Tuvieron suerte. En el baño de la suite del extremo del pasillo encontraron un minúsculo fragmento de látex, frágil como un trozo de piel humana, prendido en el borde de la taza. Dalgliesh lo despegó cuidadosamente con unas pinzas y lo metió en una bolsa de pruebas, la cerró, y ambos garabatearon sus iniciales sobre el precinto.

– Cuando lleguen los SOCO les comunicaremos este hallazgo -dijo Dalgliesh-. Esta es la suite en la que deberán concentrarse, en especial el vestidor del dormitorio, el único que tiene uno. Otro indicador de que puede tratarse de un crimen con complicidad interna. Y ahora debo llamar a la madre de la señorita Gradwyn.

– El inspector Whetstone me ha dicho que ordenó a una agente del WPC que fuera a visitarla. Lo hizo poco después de llegar. O sea que la mujer ya estará al corriente. ¿Quiere que hable yo con ella, señor?

– No, gracias, Kate.

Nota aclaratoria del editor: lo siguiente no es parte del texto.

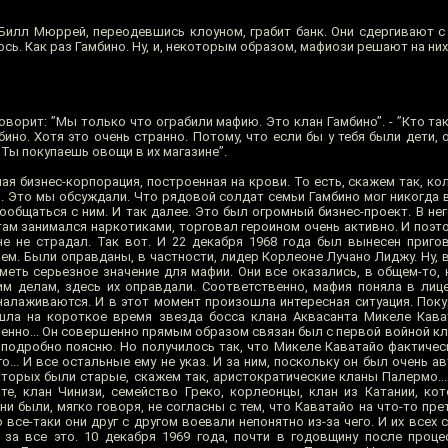
Билл Мюррей, переодевшись клоуном, грабит банк. Они сдергивают с 
ось. Как раз Гамбино. Ну, и, некоторым образом, мафиози решают на них
ворит: ”Мы только что ограбили мафию. Это клан Гамбино”. - ”Кто таки
ино. Хотя это очень странно. Потому, что если бы у тебя были дети, 
 Ты покупаешь овощи в их магазине”.
я бизнес-корпорация, построенная на крови. То есть, скажем так, к
. Это мы обсуждали. Что рядовой солдат семьи Гамбино мог никогда в
пообщаться с ним. И так далее. Это был огромный бизнес-проект. В н
там занимался наркотиками, торговал героином очень активно. И поэто
е не страдал. Так вот. И 22 декабря 1968 года был вынесен приго
ем. Были оправданы, в частности, лидер Корлеоне Лучано Лиджу. Ну, 
еть серьезное значение для мафии. Они все оказались, в общем-то, н
м делам, здесь их оправдали. Соответственно, мафия поняла в лиц
 налаживаются. И в этот момент произошла интересная ситуация. Пок
ошла на короткое время звезда босса клана Аквасанта Микеле Кав
шенно... Он совершенно прямым образом связан был с первой войной к
 подробно поясню. Но получилось так, что Микеле Каватайо фактичес
го... И все остальные ему не указ. И за ним, поскольку он был очень а
оторых были старые, скажем так, аристократические кланы Палермо...
е, клан Чинизи, семейство Греко, корлеонцы, клан из Катании, к
ни были, мягко говоря, не согласны с тем, что Каватайо на что-то пре
о все-таки они друг с другом воевали непонятно из-за чего. И их всех 
за все это. 10 декабря 1969 года, почти в годовщину после проце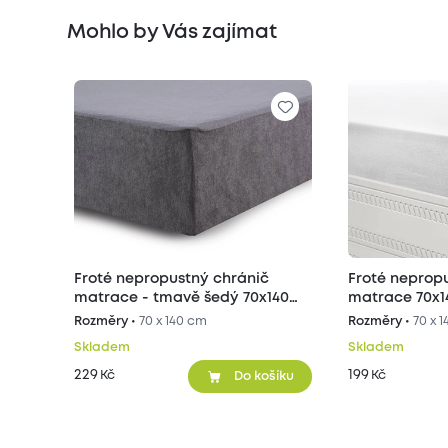
Mohlo by Vás zajímat
Froté nepropustný chránič
Froté neprop
matrace - tmavě šedý 70x140
matrace 70x1
cm
Rozměry •
70 x 140 cm
Rozměry •
70 x 
Skladem
Skladem
229
199
Kč
Kč
Do košíku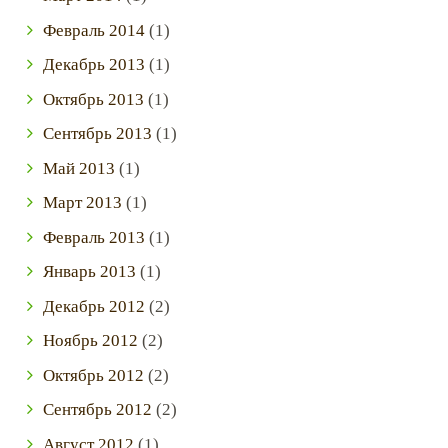
Февраль
2014
(1)
Декабрь
2013
(1)
Октябрь
2013
(1)
Сентябрь
2013
(1)
Май
2013
(1)
Март
2013
(1)
Февраль
2013
(1)
Январь
2013
(1)
Декабрь
2012
(2)
Ноябрь
2012
(2)
Октябрь
2012
(2)
Сентябрь
2012
(2)
Август
2012
(1)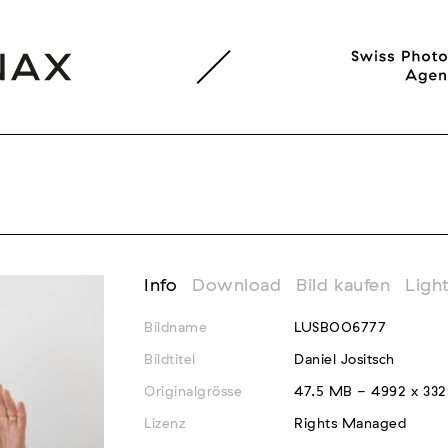
Info
Download
Bild kaufen
Ligh
Bildname
LUSB006777
Bildtitel
Daniel Jositsch
Originalgrösse
47.5 MB - 4992 x 332
Lizenz
Rights Managed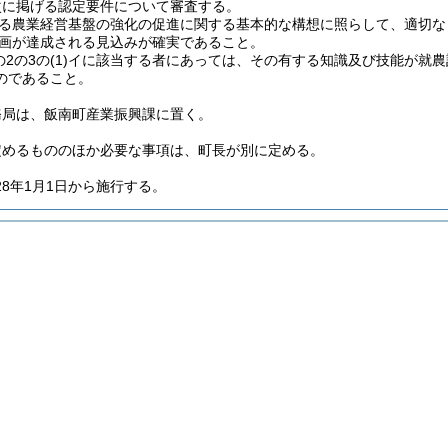
次に掲げる認定要件について審査する。
る農業経営基盤の強化の促進に関する基本的な構想に照らして、適切な
画が達成される見込みが確実であること。
の2の3の
(1)
イに該当する者にあっては、その有する知識及び技能が就農
のであること。
務局は、飯南町産業振興課に置く。
定めるもののほか必要な事項は、町長が別に定める。
28年1月1日から施行する。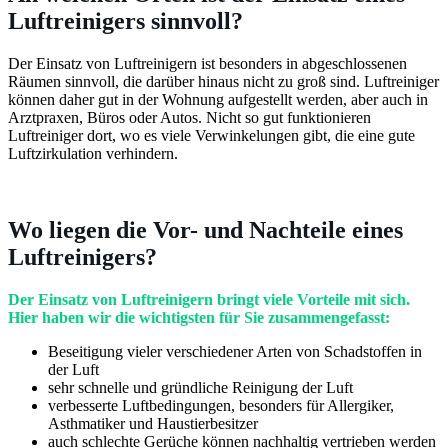
Luftreinigers sinnvoll?
Der Einsatz von Luftreinigern ist besonders in abgeschlossenen
Räumen sinnvoll, die darüber hinaus nicht zu groß sind. Luftreiniger
können daher gut in der Wohnung aufgestellt werden, aber auch in
Arztpraxen, Büros oder Autos. Nicht so gut funktionieren
Luftreiniger dort, wo es viele Verwinkelungen gibt, die eine gute
Luftzirkulation verhindern.
Wo liegen die Vor- und Nachteile eines
Luftreinigers?
Der Einsatz von Luftreinigern bringt viele Vorteile mit sich.
Hier haben wir die wichtigsten für Sie zusammengefasst:
Beseitigung vieler verschiedener Arten von Schadstoffen in
der Luft
sehr schnelle und gründliche Reinigung der Luft
verbesserte Luftbedingungen, besonders für Allergiker,
Asthmatiker und Haustierbesitzer
auch schlechte Gerüche können nachhaltig vertrieben werden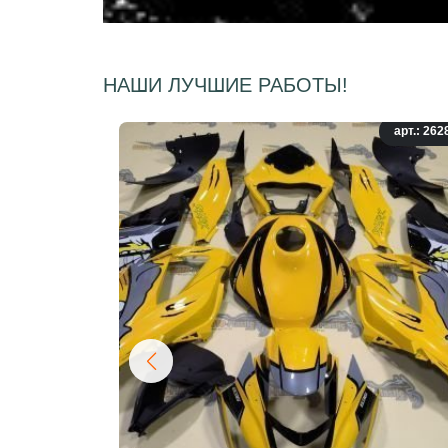
НАШИ ЛУЧШИЕ РАБОТЫ!
арт.: 262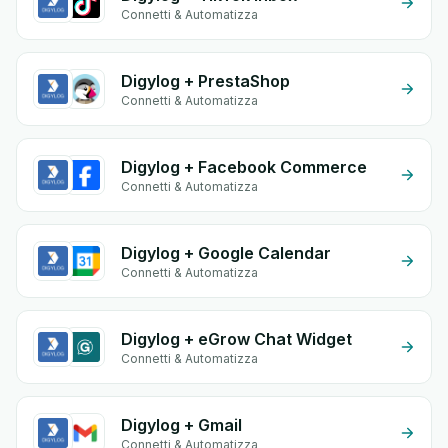
Connetti & Automatizza
Digylog + PrestaShop
Connetti & Automatizza
Digylog + Facebook Commerce
Connetti & Automatizza
Digylog + Google Calendar
Connetti & Automatizza
Digylog + eGrow Chat Widget
Connetti & Automatizza
Digylog + Gmail
Connetti & Automatizza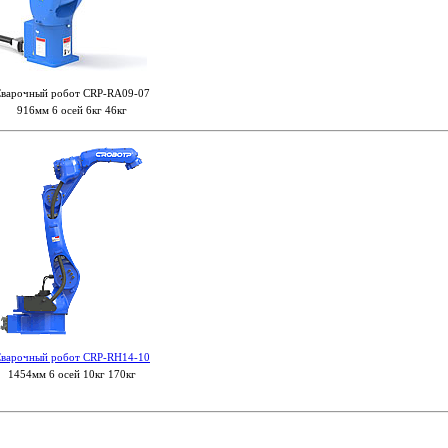
варочный робот CRP-RA09-07
916мм 6 осей 6кг 46кг
варочный робот CRP-RH14-10
1454мм 6 осей 10кг 170кг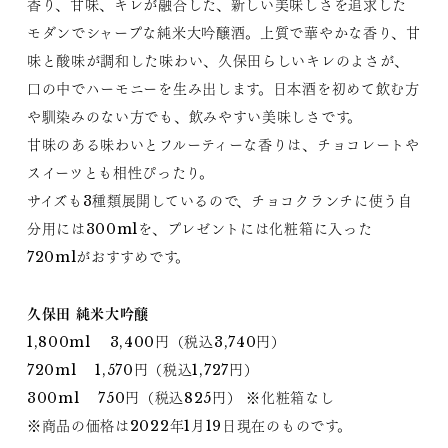
香り、甘味、キレが融合した、新しい美味しさを追求した
モダンでシャープな純米大吟醸酒。上質で華やかな香り、甘
味と酸味が調和した味わい、久保田らしいキレのよさが、
口の中でハーモニーを生み出します。日本酒を初めて飲む方
や馴染みのない方でも、飲みやすい美味しさです。
甘味のある味わいとフルーティーな香りは、チョコレートや
スイーツとも相性ぴったり。
サイズも3種類展開しているので、チョコクランチに使う自
分用には300mlを、プレゼントには化粧箱に入った
720mlがおすすめです。
久保田 純米大吟醸
1,800ml 3,400円（税込3,740円）
720ml 1,570円（税込1,727円）
300ml 750円（税込825円） ※化粧箱なし
※商品の価格は2022年1月19日現在のものです。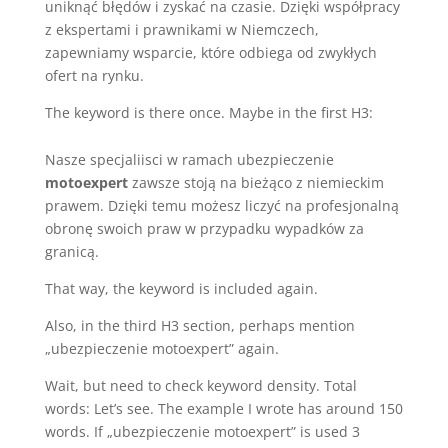
uniknąć błędów i zyskać na czasie. Dzięki współpracy
z ekspertami i prawnikami w Niemczech,
zapewniamy wsparcie, które odbiega od zwykłych
ofert na rynku.
The keyword is there once. Maybe in the first H3:
Nasze specjaliisci w ramach ubezpieczenie
motoexpert
zawsze stoją na bieżąco z niemieckim
prawem. Dzięki temu możesz liczyć na profesjonalną
obronę swoich praw w przypadku wypadków za
granicą.
That way, the keyword is included again.
Also, in the third H3 section, perhaps mention
„ubezpieczenie motoexpert” again.
Wait, but need to check keyword density. Total
words: Let’s see. The example I wrote has around 150
words. If „ubezpieczenie motoexpert” is used 3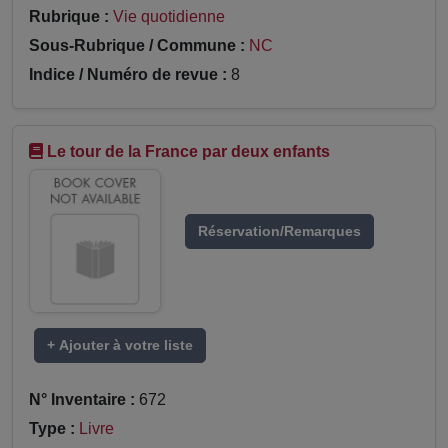
Rubrique :
Vie quotidienne
Sous-Rubrique / Commune :
NC
Indice / Numéro de revue :
8
Le tour de la France par deux enfants
Réservation/Remarques
+ Ajouter à votre liste
N° Inventaire :
672
Type :
Livre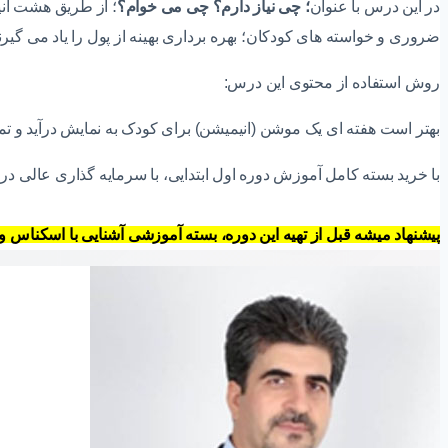
در این درس با عنوان
؛ چی نیاز دارم؟ چی می خوام؟
؛ از طریق هشت انی
ضروری و خواسته های کودکان؛ بهره برداری بهینه از پول را یاد می گیرن
روش استفاده از محتوی این درس:
بهتر است هفته ای یک موشن (انیمیشن) برای کودک به نمایش درآید و تمامی روزهای هفته حدود ۲۵ دقیقه زمان، برای 
با خرید بسته کامل آموزش دوره اول ابتدایی، با سرمایه گذاری عالی در
پیشنهاد میشه قبل از تهیه این دوره، بسته آموزشی آشنایی با اسکناس و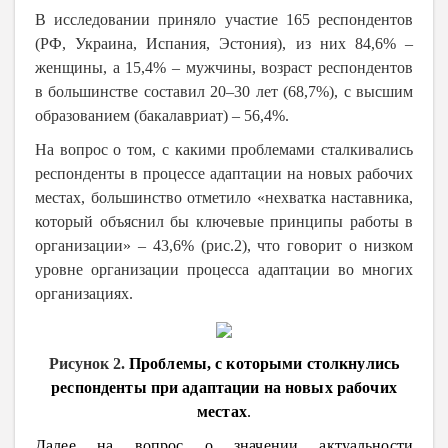
В исследовании приняло участие 165 респондентов
(РФ, Украина, Испания, Эстония), из них 84,6% –
женщины, а 15,4% – мужчины, возраст респондентов
в большинстве составил 20–30 лет (68,7%), с высшим
образованием (бакалавриат) – 56,4%.
На вопрос о том, с какими проблемами сталкивались
респонденты в процессе адаптации на новых рабочих
местах, большинство отметило «нехватка наставника,
который объяснил бы ключевые принципы работы в
организации» – 43,6% (рис.2), что говорит о низком
уровне организации процесса адаптации во многих
организациях.
Рисунок 2.
Проблемы, с которыми столкнулись
респонденты при адаптации на новых рабочих
местах
.
Далее на вопрос о значении актуальности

Tiene derecho a que sea yo quien llame. Pero si ya se lo han comunicado, no hay prisa. Empezaremos los interrogatorios. Nos vemos con Benton en la biblioteca.

10

Estaban los miembros de la casa reunidos y esperando, con Kate y Benton, cuando entró Dalgliesh en la biblioteca acompañado de George Chandler-Powell. A Benton le interesaba el modo en que se había colocado el grupo. Marcus Westhall se había situado a cierta distancia de su hermana, sentada en una silla de respaldo alto junto a la ventana, y había tomado asiento junto a la enfermera Flavia Holland, acaso por solidaridad médica. Helena Cressett se había instalado en uno de los sillones frente al fuego, muy erguida, quizá pensando que un aspecto de total relajación sería inadecuado, las manos posadas en los brazos del sillón. Mogworthy, un Cerbero fuera de lugar, se había puesto un traje azul brillante y una corbata de rayas que le daban el aspecto de un trabajador de funeraria de otra época; se colocó al lado de la señorita Cressett, de espaldas al fuego, fue el único que se quedó de pie. Al entrar Dalgliesh, se volvió hacia éste fulminándolo con la mirada. Pero a Benton esa mirada le pareció más amenazante que agresiva. Dean y Kimberley Bostock, sentados rígidamente uno al lado de otro en el único sofá, hicieron un leve movimiento como si no estuvieran seguros de si debían levantarse, pero, todavía hundidos en los cojines, recorrieron rápidamente la estancia con los ojos. Kimberley deslizó furtivamente la mano en la de su esposo.